For example, many non-mammalian vertebrates, such as fish or reptiles, replace their teeth throughout their life, have multi-rowed dentition and their teeth are all of simple shape, while mammalian vertebrates develop teeth in a single row, replace their teeth once or not at all, and the teeth acquire different shapes and forms such as incisors, canines, pre-molars and molars [1, 26, 27]. Mice are examples of mammalian vertebrates that possess molars and incisors only, they are monophyodonts (one set of teeth) and they develop their teeth in a single raw. The ancestors of mice, however, the Glires, a clade including rodents and lagomorphs, possessed premolars and canines similar to the dentition observed in non-rodent species . Interestingly, some rodents, such as squirrels and guinea pigs, still have premolar teeth, suggesting that the genetic information specifying premolar and canine tooth shapes or tooth replacement processes is still in place.
The phenotypes of numerous knock out and transgenic mice that form either additional teeth in the diastema region, a region where normally premolars and canines would have exist, or multiple de novo teeth, or multi-rowed dentition just by perturbing a signaling pathway, support such a hypothesis (Tables 1–2; this review).
Despite the progress made from genetic studies described above, the processes involved in the formation of extra teeth and tooth replacement are still not known.

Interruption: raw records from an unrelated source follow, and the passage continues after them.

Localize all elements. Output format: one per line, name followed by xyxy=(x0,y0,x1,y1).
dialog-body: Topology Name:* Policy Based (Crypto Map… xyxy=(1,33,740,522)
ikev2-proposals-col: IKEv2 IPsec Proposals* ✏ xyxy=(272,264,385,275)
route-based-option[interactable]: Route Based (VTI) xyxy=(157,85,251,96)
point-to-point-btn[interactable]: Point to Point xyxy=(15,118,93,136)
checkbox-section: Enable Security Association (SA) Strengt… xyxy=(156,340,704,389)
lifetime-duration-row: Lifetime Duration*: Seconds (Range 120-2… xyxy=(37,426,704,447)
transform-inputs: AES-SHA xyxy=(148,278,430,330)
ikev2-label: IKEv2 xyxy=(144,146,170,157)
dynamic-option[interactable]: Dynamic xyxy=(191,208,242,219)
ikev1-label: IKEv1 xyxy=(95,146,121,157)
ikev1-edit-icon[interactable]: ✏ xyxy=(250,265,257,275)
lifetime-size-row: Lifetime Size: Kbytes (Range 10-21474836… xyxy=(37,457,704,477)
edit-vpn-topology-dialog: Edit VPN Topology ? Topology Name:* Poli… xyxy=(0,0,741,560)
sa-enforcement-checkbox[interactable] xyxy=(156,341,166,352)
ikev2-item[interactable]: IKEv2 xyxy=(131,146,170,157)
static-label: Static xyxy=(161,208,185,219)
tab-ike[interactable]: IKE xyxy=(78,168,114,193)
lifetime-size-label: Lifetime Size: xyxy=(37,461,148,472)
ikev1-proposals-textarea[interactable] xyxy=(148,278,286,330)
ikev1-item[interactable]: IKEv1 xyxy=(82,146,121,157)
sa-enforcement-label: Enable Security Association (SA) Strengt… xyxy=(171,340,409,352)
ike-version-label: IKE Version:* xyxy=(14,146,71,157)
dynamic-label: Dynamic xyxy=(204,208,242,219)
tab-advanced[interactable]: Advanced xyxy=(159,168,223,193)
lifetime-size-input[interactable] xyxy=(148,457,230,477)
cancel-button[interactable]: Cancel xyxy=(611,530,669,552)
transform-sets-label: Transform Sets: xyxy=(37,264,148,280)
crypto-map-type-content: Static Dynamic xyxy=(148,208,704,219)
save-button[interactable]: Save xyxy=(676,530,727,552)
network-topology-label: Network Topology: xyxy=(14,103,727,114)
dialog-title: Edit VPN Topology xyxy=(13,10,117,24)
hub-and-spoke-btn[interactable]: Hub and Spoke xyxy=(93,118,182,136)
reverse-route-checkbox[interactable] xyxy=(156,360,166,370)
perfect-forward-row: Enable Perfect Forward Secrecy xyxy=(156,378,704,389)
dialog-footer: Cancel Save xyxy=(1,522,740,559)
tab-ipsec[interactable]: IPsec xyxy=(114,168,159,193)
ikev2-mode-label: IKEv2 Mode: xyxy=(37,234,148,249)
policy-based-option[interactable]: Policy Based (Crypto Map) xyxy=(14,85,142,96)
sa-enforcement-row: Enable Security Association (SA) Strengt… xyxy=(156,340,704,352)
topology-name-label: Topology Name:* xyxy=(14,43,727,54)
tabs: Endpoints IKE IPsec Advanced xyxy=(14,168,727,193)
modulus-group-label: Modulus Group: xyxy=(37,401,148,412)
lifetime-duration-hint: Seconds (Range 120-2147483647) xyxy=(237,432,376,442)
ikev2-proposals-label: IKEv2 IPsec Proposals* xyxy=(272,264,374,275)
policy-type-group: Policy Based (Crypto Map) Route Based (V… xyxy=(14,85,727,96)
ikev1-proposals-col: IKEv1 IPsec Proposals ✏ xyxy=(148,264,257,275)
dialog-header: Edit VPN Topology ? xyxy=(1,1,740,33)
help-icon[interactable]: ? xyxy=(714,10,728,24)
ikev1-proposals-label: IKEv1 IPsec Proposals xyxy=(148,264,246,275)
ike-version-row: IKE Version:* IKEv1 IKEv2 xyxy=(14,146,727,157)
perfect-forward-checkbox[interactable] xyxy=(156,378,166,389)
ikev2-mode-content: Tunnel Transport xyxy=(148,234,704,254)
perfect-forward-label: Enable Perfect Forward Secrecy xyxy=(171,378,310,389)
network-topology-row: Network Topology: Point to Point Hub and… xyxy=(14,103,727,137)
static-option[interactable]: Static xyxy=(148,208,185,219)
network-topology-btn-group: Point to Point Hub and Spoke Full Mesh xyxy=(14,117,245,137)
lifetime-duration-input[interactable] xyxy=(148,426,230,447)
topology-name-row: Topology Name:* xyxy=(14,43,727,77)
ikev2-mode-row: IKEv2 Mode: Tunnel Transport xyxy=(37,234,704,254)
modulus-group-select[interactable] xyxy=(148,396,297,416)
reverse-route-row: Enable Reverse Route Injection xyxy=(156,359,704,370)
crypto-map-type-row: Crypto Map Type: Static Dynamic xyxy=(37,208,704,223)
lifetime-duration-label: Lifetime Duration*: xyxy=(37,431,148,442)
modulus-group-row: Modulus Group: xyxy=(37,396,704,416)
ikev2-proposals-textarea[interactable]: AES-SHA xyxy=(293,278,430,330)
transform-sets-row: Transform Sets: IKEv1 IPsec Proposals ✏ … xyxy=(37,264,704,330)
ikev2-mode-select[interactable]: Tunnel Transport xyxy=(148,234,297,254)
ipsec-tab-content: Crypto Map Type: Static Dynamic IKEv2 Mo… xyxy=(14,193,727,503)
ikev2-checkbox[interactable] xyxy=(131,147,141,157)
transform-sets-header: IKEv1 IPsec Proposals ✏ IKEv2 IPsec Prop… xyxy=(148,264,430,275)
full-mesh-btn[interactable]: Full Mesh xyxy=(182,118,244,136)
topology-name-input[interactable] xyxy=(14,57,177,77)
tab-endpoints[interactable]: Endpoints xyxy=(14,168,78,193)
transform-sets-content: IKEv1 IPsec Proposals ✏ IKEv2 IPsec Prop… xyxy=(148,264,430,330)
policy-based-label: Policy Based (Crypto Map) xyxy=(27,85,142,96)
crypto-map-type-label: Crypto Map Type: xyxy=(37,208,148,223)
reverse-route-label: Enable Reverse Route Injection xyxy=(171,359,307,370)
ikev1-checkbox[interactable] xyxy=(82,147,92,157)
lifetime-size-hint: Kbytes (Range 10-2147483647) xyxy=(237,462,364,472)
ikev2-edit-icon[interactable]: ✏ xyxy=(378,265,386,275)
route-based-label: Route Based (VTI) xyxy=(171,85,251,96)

Some studies suggest that Pitx2 and Bmp4 are key molecules associated with continuous tooth replacement in fish . Mammals, such as mice, that do not replace their teeth, form de novo teeth when the WNT signaling is over-expressed [11, 14••, 17, 18]. Could any of these pathways be the key to regenerate teeth in humans? Can we use the pathway network knowledge to drive stem cell differentiation processes towards de novo tooth formation?

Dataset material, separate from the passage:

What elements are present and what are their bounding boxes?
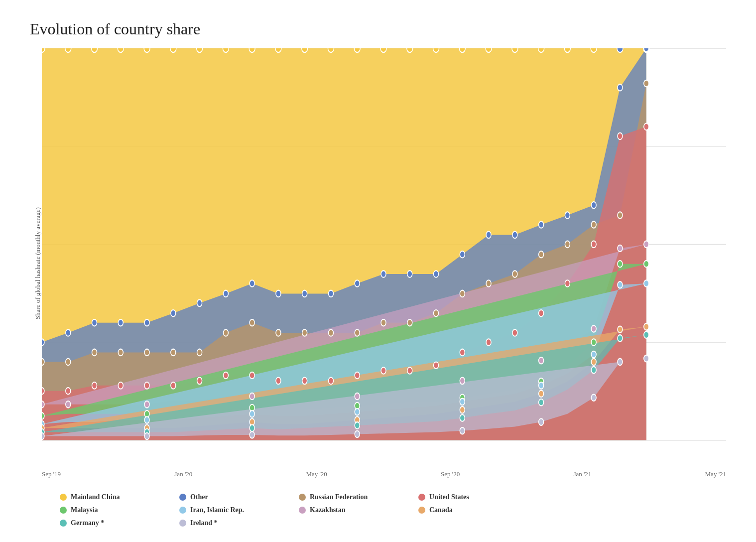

Currently, efforts towards that goal are concentrated in an attempt to discover adult stem cells in human or mouse teeth. Mesenchymal stem cells have been identified in adult human teeth in the dental pulp (DPSCs) and in the dental follicle (DFSCs) [29, 30]. These cells have stem cell properties, can be cultured as stem cells in vitro, can form colonies and differentiate in vivo into odontoblasts, cementoblasts and periodontal ligament cells . Dental epithelial cells, from the quiescent Epithelial Cell Rests of Malassez (ERM)-the only dental epithelium remaining after root formation, located within the periodontal ligament (PDL)-were isolated from pigs and differentiated into ameloblast-like cells producing enamel in vivo, when co-seeded with dental pulp cells . Using the continuously growing incisor of the mouse as a model for the study of adult epithelial stem cells, researchers have shown that label-retaining cells were localized in the epithelially derived cells of the cervical loop, and this population of cells has been proposed to constitute the mouse incisor stem cell niche . Further studies indicated that members of the FGF family of ligands, namely FGF3 and FGF10, derived from mesenchyme, promote the proliferation and survival of the incisor epithelial stem cell niche [33, 34, 35••]. Consistently, FGF10 is downregulated in teeth that do not grow continuously, such as the mouse molar, while the addition of FGF10 to cultured mouse molars promotes the maintenance of their cervical loops .

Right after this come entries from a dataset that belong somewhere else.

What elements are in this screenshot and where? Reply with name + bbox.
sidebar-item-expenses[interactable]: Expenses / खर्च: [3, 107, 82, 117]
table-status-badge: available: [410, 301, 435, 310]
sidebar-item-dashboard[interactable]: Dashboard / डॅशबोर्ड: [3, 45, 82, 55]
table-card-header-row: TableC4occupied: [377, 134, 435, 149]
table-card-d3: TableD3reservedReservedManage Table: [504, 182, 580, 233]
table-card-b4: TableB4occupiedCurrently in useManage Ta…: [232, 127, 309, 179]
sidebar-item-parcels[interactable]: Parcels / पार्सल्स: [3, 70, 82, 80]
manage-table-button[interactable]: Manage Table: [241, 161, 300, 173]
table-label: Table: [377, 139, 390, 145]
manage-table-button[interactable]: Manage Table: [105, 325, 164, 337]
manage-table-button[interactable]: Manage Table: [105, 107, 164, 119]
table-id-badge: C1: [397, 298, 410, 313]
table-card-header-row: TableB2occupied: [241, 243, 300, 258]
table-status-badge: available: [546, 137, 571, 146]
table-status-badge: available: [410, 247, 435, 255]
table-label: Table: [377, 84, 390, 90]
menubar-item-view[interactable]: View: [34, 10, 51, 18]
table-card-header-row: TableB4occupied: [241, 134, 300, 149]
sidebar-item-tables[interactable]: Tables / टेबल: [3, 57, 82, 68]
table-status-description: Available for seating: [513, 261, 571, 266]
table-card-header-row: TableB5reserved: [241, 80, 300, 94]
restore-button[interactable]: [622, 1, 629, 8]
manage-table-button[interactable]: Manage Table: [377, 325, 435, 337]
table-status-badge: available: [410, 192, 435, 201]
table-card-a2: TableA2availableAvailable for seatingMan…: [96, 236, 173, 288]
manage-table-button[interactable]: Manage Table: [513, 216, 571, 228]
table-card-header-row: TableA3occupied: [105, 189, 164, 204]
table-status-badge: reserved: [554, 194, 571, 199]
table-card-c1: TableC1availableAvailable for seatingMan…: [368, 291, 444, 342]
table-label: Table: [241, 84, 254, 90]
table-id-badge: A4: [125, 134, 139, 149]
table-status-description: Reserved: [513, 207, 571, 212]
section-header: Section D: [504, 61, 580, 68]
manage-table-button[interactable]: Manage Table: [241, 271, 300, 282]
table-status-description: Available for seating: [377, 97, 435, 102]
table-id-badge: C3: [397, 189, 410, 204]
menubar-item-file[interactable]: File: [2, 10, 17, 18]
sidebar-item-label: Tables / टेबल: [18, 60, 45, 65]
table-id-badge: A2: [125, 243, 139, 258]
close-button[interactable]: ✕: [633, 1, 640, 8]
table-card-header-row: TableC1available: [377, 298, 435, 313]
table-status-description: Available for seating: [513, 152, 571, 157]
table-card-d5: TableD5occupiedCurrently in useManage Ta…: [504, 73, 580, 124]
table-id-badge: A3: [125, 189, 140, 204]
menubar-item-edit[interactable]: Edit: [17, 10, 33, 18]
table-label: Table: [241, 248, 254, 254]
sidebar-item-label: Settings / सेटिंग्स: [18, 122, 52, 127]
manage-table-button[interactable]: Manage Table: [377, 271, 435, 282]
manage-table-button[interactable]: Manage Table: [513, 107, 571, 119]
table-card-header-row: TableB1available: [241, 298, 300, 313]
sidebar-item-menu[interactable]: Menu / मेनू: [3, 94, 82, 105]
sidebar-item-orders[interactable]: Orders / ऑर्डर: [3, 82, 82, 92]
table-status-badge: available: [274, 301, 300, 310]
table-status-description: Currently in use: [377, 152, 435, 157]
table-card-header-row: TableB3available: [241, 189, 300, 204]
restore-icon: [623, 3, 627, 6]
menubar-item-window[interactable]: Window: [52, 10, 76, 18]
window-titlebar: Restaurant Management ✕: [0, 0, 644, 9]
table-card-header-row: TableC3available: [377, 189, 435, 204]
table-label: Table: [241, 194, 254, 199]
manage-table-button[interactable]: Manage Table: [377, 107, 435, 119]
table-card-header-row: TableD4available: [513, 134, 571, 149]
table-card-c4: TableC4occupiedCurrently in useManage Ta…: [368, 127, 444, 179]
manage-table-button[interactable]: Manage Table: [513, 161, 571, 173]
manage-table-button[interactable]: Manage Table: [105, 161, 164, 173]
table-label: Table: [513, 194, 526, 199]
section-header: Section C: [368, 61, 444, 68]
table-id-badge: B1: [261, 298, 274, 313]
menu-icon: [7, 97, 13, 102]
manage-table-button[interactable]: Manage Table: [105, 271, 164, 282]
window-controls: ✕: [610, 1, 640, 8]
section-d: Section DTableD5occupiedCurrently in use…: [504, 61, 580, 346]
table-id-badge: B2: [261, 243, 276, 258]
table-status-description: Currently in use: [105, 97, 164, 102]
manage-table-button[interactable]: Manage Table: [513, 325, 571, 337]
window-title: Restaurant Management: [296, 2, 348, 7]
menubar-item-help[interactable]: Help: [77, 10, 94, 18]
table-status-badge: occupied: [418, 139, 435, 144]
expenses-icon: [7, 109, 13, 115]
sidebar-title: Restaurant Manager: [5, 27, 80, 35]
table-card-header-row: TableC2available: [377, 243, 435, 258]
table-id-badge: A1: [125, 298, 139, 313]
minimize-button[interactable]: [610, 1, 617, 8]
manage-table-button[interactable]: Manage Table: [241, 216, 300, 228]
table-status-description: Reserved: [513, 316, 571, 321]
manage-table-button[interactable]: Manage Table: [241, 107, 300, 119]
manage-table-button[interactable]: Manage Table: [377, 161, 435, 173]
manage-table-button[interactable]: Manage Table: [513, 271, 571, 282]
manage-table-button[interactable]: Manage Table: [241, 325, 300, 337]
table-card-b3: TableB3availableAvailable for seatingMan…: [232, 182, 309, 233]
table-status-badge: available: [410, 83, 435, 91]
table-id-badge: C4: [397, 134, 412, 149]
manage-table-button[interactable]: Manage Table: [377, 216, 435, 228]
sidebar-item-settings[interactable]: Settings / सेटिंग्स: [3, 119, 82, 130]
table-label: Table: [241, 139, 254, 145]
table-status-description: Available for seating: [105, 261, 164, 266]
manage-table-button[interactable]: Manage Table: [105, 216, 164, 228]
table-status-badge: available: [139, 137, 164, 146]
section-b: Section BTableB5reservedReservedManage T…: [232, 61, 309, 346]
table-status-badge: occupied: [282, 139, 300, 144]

Although these studies have provided some insight on potential sources of tooth stem cells in pigs and mice, the fact remains that adult human teeth do not grow continuously and no human stem cell niches have yet been identified. The epithelial cell rests of Malassez (the only remaining epithelial cells after the tooth completes its development), the dental pulp and dental follicle stem cells that have been isolated from humans are promising, but their stemness is not yet well established and, more importantly, there is no evidence yet that they are capable to direct tooth morphogenesis.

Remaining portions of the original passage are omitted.